BEGIN Supplied records
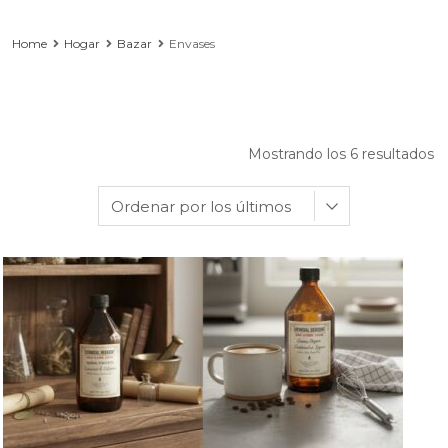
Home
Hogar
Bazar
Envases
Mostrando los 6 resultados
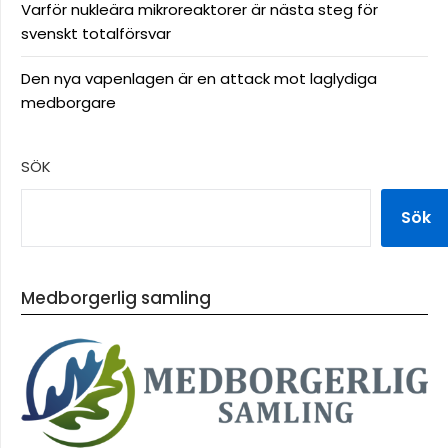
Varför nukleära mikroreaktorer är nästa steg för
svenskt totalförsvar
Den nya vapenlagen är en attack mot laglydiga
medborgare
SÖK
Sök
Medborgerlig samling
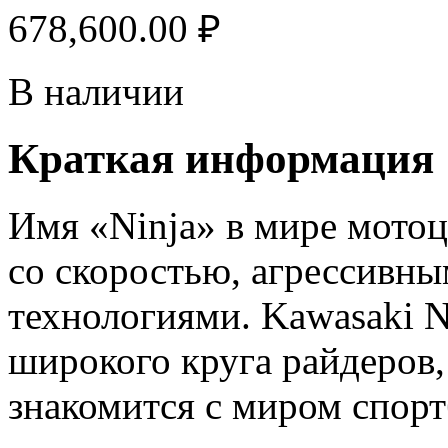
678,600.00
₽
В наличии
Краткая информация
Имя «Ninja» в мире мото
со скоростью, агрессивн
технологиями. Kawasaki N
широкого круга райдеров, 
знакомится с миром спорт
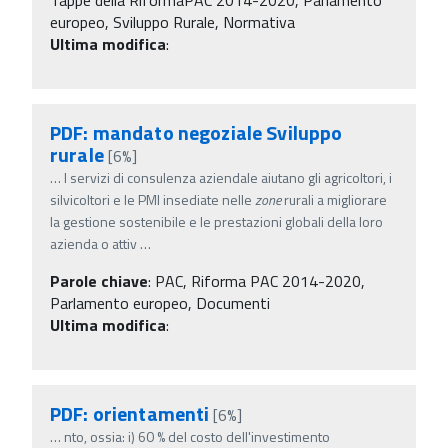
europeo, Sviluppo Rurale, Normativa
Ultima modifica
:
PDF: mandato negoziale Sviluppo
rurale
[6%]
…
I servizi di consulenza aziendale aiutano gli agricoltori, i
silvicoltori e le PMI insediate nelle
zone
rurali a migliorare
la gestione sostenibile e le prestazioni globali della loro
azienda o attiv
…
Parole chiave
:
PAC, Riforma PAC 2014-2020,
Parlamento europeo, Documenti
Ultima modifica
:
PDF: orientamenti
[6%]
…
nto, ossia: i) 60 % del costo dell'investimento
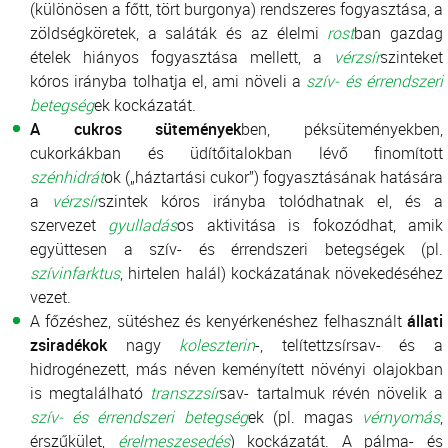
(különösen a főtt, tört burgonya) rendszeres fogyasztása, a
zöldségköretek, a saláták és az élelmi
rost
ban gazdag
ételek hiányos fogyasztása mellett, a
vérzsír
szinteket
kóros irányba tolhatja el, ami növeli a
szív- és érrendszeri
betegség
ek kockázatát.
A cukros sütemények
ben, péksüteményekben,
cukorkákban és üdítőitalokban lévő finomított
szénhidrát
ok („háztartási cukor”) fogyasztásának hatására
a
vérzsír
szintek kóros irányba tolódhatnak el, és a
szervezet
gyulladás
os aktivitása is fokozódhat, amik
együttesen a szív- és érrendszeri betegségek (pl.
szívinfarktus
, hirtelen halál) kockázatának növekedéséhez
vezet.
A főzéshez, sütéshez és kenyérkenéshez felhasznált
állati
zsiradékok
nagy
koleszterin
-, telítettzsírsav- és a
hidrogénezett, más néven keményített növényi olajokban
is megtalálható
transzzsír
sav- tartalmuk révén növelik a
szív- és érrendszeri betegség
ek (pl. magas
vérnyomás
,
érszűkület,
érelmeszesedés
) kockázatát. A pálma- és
END Supplied records
▶ [Work order] Exact copy, pictures excluded: restate every record above word for word.

▶ [Written solution]
Home
Hogar
Bazar
Envases
Mostrando los 6 resultados
Varför nukleära mikroreaktorer är nästa steg för
svenskt totalförsvar
Den nya vapenlagen är en attack mot laglydiga
medborgare
SÖK
Sök
Medborgerlig samling
678,600.00
₽
В наличии
Краткая информация
Имя «Ninja» в мире мото
со скоростью, агрессивн
технологиями. Kawasaki N
широкого круга райдеров, 
знакомится с миром спорт
europeo, Sviluppo Rurale, Normativa
Ultima modifica
:
PDF: mandato negoziale Sviluppo
rurale
[6%]
…
I servizi di consulenza aziendale aiutano gli agricoltori, i
silvicoltori e le PMI insediate nelle
zone
rurali a migliorare
la gestione sostenibile e le prestazioni globali della loro
azienda o attiv
…
Parole chiave
:
PAC, Riforma PAC 2014-2020,
Parlamento europeo, Documenti
Ultima modifica
:
PDF: orientamenti
[6%]
…
nto, ossia: i) 60 % del costo dell'investimento
(különösen a főtt, tört burgonya) rendszeres fogyasztása, a
zöldségköretek, a saláták és az élelmi
rost
ban gazdag
ételek hiányos fogyasztása mellett, a
vérzsír
szinteket
kóros irányba tolhatja el, ami növeli a
szív- és érrendszeri
betegség
ek kockázatát.
A cukros sütemények
ben, péksüteményekben,
cukorkákban és üdítőitalokban lévő finomított
szénhidrát
ok („háztartási cukor”) fogyasztásának hatására
a
vérzsír
szintek kóros irányba tolódhatnak el, és a
szervezet
gyulladás
os aktivitása is fokozódhat, amik
együttesen a szív- és érrendszeri betegségek (pl.
szívinfarktus
, hirtelen halál) kockázatának növekedéséhez
vezet.
A főzéshez, sütéshez és kenyérkenéshez felhasznált
állati
zsiradékok
nagy
koleszterin
-, telítettzsírsav- és a
hidrogénezett, más néven keményített növényi olajokban
is megtalálható
transzzsír
sav- tartalmuk révén növelik a
szív- és érrendszeri betegség
ek (pl. magas
vérnyomás
,
érszűkület,
érelmeszesedés
) kockázatát. A pálma- és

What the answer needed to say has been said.